Nonostante infatti alcune scelte centratissime (la soundtrack di Jonsi dei Sigur Ros non casualmente perfetta con le scene di volo leggero e libero tra le nuvole sopra il nord del mondo), Dragon Trainer 2 riporta in toto sui binari del consueto una serie che pareva avviata in altra maniera, cioè che sembrava capace di gettare un osso a chi desidera non essere stupito e donare soddisfazione anche a chi pretende qualcosa di più. 
Nonostante sia indubbio come questo secondo film riesca a rendere emozionanti e potenti anche le svolte più prevedibili e immancabili in un cartone animato (e davvero non è un'abilità da poco!), è pur vero che non solo mancano i guizzi d'originalità che avevano fatto la differenza nel primo ma anche ciò che ritroviamo (il character design dei vichinghi, le personalità particolari degli amici di Hiccup, i colori dei draghi, la fotografia giocata sul fumo e le nuvole...) è diventato banale ed è stato fatto rientrare a forza nei ranghi del sistema.

Non c'è ad esempio quell'assurdo atteggiamento scanzonato nei confronti della mutilazione che vedevamo nel film precendente, come non c'è l'umorismo stralunato.
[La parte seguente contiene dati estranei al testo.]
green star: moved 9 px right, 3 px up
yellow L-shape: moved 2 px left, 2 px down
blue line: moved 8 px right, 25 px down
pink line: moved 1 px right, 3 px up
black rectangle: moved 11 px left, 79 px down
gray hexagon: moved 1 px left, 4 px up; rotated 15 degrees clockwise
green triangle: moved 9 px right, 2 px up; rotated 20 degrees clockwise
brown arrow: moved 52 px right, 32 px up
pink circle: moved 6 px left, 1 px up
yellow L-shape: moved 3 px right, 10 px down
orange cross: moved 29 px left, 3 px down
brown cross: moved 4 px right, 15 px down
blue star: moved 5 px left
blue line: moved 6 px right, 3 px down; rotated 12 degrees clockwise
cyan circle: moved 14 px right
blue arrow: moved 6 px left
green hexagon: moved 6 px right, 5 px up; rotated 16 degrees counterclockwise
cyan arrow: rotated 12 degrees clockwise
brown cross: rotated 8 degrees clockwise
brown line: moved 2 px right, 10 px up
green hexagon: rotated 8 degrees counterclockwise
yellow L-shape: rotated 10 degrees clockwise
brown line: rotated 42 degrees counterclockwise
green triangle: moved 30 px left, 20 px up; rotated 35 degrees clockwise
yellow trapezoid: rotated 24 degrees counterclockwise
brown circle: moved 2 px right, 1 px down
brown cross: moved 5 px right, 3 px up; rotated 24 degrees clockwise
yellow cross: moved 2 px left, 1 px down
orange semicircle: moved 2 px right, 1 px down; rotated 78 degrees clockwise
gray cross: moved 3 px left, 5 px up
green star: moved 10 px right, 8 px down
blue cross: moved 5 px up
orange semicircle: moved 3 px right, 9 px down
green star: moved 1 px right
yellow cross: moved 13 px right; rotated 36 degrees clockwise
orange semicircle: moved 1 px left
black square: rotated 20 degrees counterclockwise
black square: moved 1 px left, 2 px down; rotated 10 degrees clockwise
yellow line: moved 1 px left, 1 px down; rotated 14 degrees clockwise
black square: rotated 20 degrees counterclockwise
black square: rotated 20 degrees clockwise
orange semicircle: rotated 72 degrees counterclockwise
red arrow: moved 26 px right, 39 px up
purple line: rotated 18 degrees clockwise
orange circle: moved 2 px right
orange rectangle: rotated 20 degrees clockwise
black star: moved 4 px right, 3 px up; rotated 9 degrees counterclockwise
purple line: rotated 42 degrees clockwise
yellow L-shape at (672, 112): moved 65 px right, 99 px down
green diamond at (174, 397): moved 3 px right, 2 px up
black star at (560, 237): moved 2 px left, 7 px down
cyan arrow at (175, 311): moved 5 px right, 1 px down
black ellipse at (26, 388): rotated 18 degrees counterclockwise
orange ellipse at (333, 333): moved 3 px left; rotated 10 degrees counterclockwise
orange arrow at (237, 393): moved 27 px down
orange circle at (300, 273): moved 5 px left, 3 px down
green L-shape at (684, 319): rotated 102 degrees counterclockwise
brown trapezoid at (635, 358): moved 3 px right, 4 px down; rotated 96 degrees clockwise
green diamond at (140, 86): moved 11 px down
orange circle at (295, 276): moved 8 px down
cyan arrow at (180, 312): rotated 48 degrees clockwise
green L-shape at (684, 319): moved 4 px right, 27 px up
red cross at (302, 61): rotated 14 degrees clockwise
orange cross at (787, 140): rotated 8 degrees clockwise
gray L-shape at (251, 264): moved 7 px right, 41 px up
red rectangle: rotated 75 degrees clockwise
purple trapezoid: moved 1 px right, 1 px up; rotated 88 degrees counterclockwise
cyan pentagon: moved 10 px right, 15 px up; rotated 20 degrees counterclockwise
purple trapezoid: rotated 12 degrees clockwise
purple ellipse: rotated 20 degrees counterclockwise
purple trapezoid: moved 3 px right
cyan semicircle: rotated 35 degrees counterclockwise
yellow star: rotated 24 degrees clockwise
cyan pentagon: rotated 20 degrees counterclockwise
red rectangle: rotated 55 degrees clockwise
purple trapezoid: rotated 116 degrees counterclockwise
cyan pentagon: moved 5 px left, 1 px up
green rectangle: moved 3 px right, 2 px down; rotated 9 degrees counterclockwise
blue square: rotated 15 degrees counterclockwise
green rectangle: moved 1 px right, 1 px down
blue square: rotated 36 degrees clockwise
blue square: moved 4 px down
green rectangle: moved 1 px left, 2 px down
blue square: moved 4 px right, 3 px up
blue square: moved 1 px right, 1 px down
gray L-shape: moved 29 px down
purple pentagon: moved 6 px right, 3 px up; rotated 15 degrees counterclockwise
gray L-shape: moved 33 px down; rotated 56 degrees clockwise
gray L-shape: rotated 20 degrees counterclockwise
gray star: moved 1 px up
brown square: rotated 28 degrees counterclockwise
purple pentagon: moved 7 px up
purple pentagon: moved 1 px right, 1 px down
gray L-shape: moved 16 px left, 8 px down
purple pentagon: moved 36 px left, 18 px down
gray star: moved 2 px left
Al posto loro qualche storiella d'amore abbastanza usuale e un umorismo poco divertente.
La scelta è stata quella di puntare sugli elementi di successo, come sempre, ovvero la caratterizzazione dei draghi com un misto di gatti e cani (alla ricerca di un generale "Aaawww!" del pubblico), la rivolta dei giovani e il sentimentalismo del rapporto tra padrone e animale domestico. Tutti sembrano un po' aver tirato i remi in barca per darsi da fare unicamente nelle 2-3 scene madre (indubbiamente funzionanti), limitando il vero lavoro solo a ciò che il primo film ha dimostrato essere di successo e non a tutto il resto.
Uniche curiosità sono il design miyazakiano (in stile Nausicaa della valle del vento) dell'armatura del misterioso personaggio incontrato tra le nuvole (lì pare d'essere nel sogno di Porco Rosso o in Laputa) e la maniera in cui la donna doppiata in originale da Cate Blanchett non somiglia all'attrice ma più a Michelle Fairley che in Il trono di spade interpreta Catelyn Stark.